Anadolu buraya, kendi kültürüyle birlikte yemeğini de getirdi. İstanbul’da yemek kültürü çeşitlendi. En çok olumlu bulduğum yön budur. Şunu iddia ediyorum ki; Siirt büryanının en iyisi, Adana kebabının en lezzetlisi, Hatay künefesinin en lezzetlisi İstanbul’da. Buraya en iyi malzemeleri, en iyi aşçıları getiriyorlar. İstanbul’da yediğim birçok kebapçının tadını Anadolu’daki kebapçılarda bulamadım. En güzelleri burada. Yemek çeşidinin, mutfak sayısının artması olumlu bir gelişmedir. Mutfakta renk fazlalaştı.
* Bugün bu saydığınız bölgelerin yemeklerini en iyi hangi mekanlarda bulmak mümkün?
Antep yiyecekseniz Develi’ye ya da Mabeyn’e gideceksiniz. Adana kebabı yiyecekseniz Köşebaşı ya da Günaydın’a... Hatay mutfağı Aksaray’da Hatay Sofrası’nda, Siirt büryanı Fatih’te Kadınlar Pazarı’ndaki Şeref’in Yeri’nde güzel yapılır. Van kahvaltı salonlarının çok kalitelileri var. Her ne kadar temsilcileri azalsa da İstanbul mutfağı da yerli yerinde duruyor.
* İstanbul mutfağını en iyi hangi restoranlarda tadabiliriz?

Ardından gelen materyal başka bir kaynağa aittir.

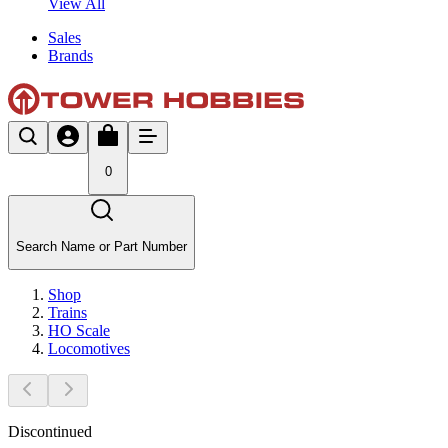
View All
Sales
Brands
0
Search Name or Part Number
Shop
Trains
HO Scale
Locomotives
Discontinued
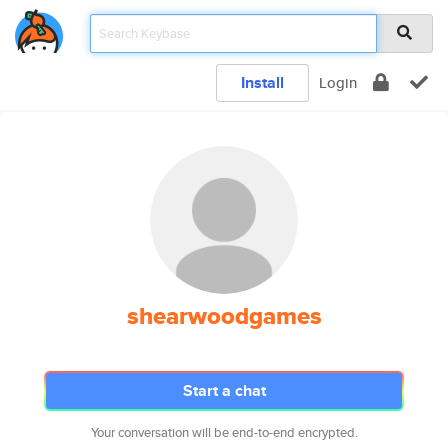
Install
Login
shearwoodgames
Start a chat
Your conversation will be end-to-end encrypted.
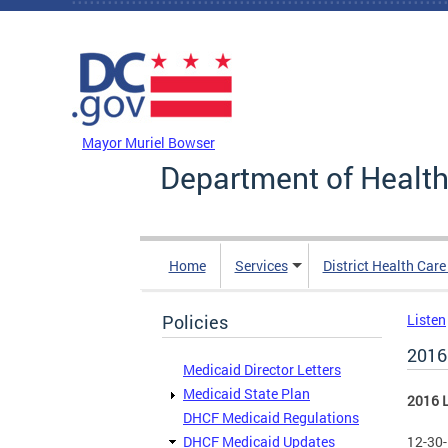
Skip to main content
DC Agency Top Menu
Mayor Muriel Bowser
Department of Health
Home
Services
District Health Car
Policies
Listen
2016
Medicaid Director Letters
Medicaid State Plan
2016 L
DHCF Medicaid Regulations
DHCF Medicaid Updates
12-30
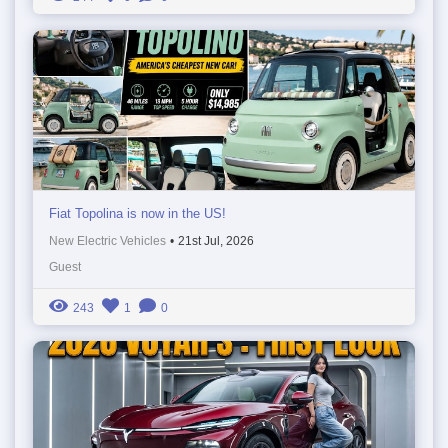
Fiat Topolina is now in the US!
New Electric Vehicles
•
21st Jul, 2026
Guest
243
1
0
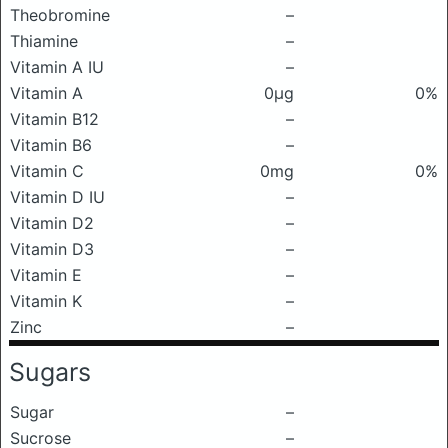
Theobromine
–
Thiamine
–
Vitamin A IU
–
Vitamin A
0μg
0%
Vitamin B12
–
Vitamin B6
–
Vitamin C
0mg
0%
Vitamin D IU
–
Vitamin D2
–
Vitamin D3
–
Vitamin E
–
Vitamin K
–
Zinc
–
Sugars
Sugar
–
Sucrose
–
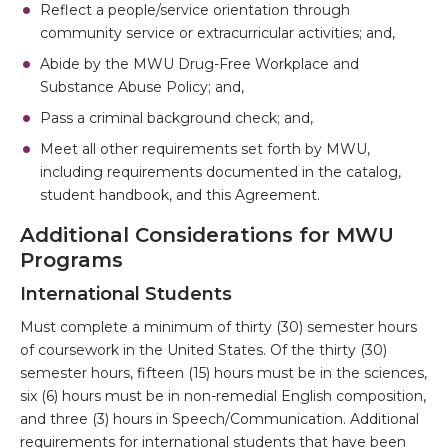
Reflect a people/service orientation through
community service or extracurricular activities; and,
Abide by the MWU Drug-Free Workplace and
Substance Abuse Policy; and,
Pass a criminal background check; and,
Meet all other requirements set forth by MWU,
including requirements documented in the catalog,
student handbook, and this Agreement.
Additional Considerations for MWU
Programs
International Students
Must complete a minimum of thirty (30) semester hours
of coursework in the United States. Of the thirty (30)
semester hours, fifteen (15) hours must be in the sciences,
six (6) hours must be in non-remedial English composition,
and three (3) hours in Speech/Communication. Additional
requirements for international students that have been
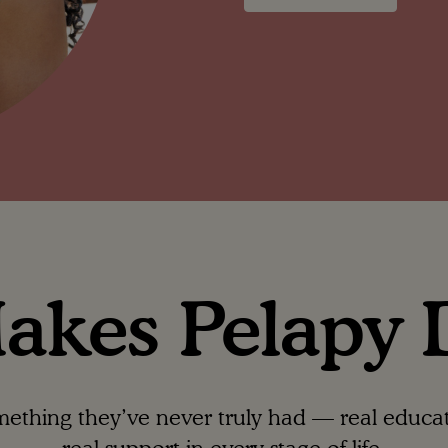
kes Pelapy D
hing they’ve never truly had — real educatio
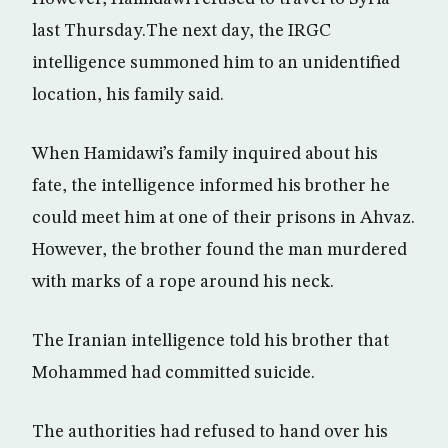
last Thursday.The next day, the IRGC
intelligence summoned him to an unidentified
location, his family said.
When Hamidawi’s family inquired about his
fate, the intelligence informed his brother he
could meet him at one of their prisons in Ahvaz.
However, the brother found the man murdered
with marks of a rope around his neck.
The Iranian intelligence told his brother that
Mohammed had committed suicide.
The authorities had refused to hand over his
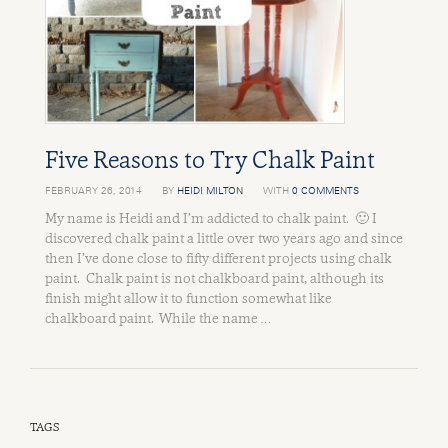
Five Reasons to Try Chalk Paint
FEBRUARY 26, 2014
BY
HEIDI MILTON
WITH
0 COMMENTS
My name is Heidi and I’m addicted to chalk paint. 🙂 I
discovered chalk paint a little over two years ago and since
then I’ve done close to fifty different projects using chalk
paint. Chalk paint is not chalkboard paint, although its
finish might allow it to function somewhat like
chalkboard paint. While the name …
TAGS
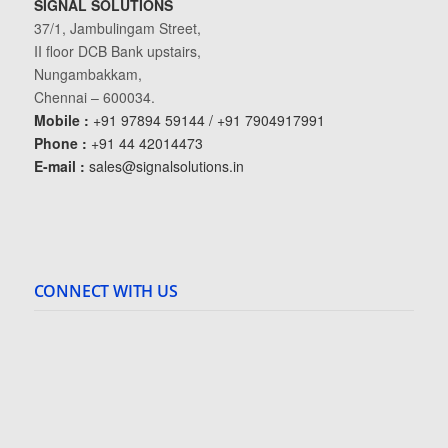
SIGNAL SOLUTIONS
37/1, Jambulingam Street,
II floor DCB Bank upstairs,
Nungambakkam,
Chennai – 600034.
Mobile :
+91 97894 59144 / +91 7904917991
Phone :
+91 44 42014473
E-mail :
sales@signalsolutions.in
CONNECT WITH US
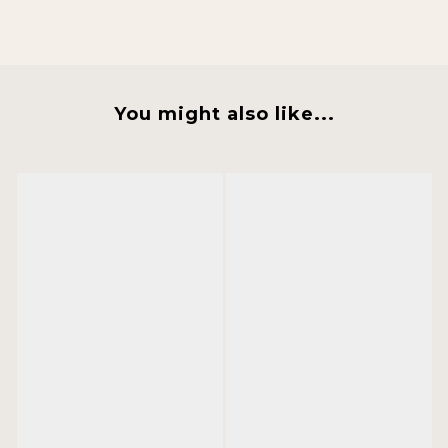
You might also like...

Güzel bir yemek yiyeceksem Borsa’nın bütün lokantaları, Hünkar’ı, yahut yüzyılı aşkın Kanaat Lokantası’nı tercih ediyorum. Pandeli de çok güzeldir. Türk mutfağından güzel örnekler veren Mikla ve X Restoran, manzarasıyla da fark yaratır.